WASHINGTON (AP) — President Barack Obama began inauguration day listening to a church pastor counsel him to use his power to benefit others, and the nation.
It was part of the sermon at St. John's Episcopal Church near the White House, where Obama and his family attended services Monday morning.
The presidential motorcade arrived shortly after 8:30 a.m. under crisp, cold skies outside the sanctuary. The president and first lady Michelle Obama emerged to pose briefly for photos with their daughters Sasha and Malia before entering the church. The first family sometimes attends Sunday worship at the church, which is across Lafayette Park from the White House.
Vice President Joe Biden and his family also attended.
Inside, R&B singer Ledisi, a favorite of Mrs.
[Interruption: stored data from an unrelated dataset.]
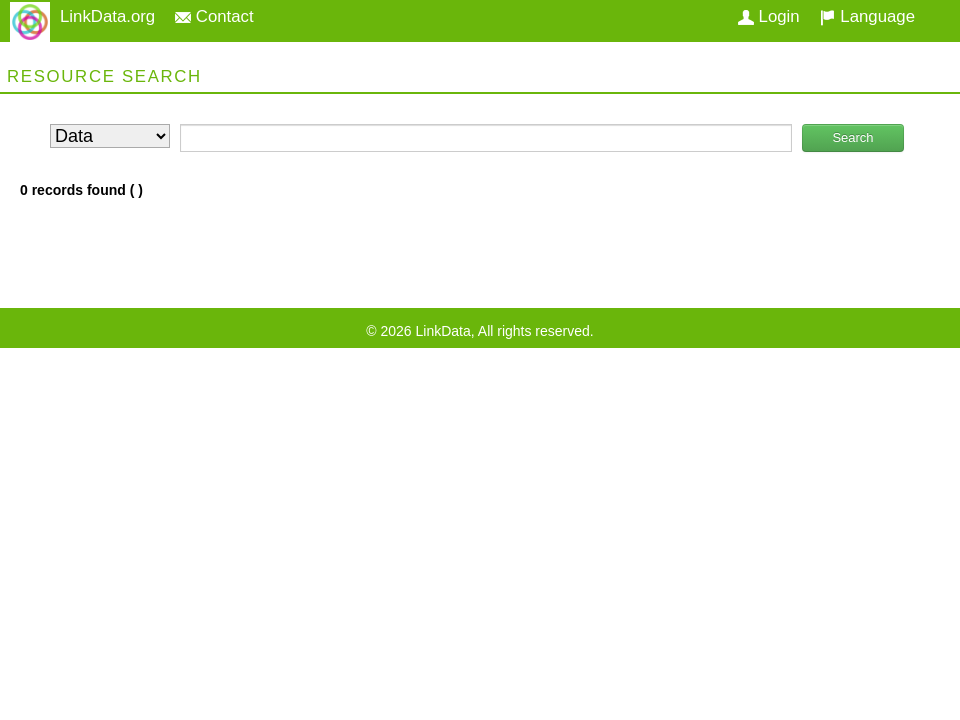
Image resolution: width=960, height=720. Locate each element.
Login (769, 16)
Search (852, 137)
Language (867, 16)
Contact (214, 16)
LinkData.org (107, 16)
Obama's, sang a solo titled "I Feel Like Goin' On."
The sermon was delivered by Pastor Andy Stanley of North Point Community Church in Alpharetta, Ga., who asked what one does when they realize they're the most powerful person in that room. "You leverage that power for the benefit of other people in the room," Stanley said.
To the president, he said: "Mr. President, you have an awfully big room. It's as big as our nation."
Obama stood for a blessing from Bishop Vashti McKenzie of the Tenth Episcopal District, African Methodist Episcopal Church. She prayed for the president to be a "soothing presence in the White House when the stress and strain of leadership seeks a resting place."
Obama exited to cheers from a waiting crowd, then headed back to the White House as time neared to take the oath of office for his second term.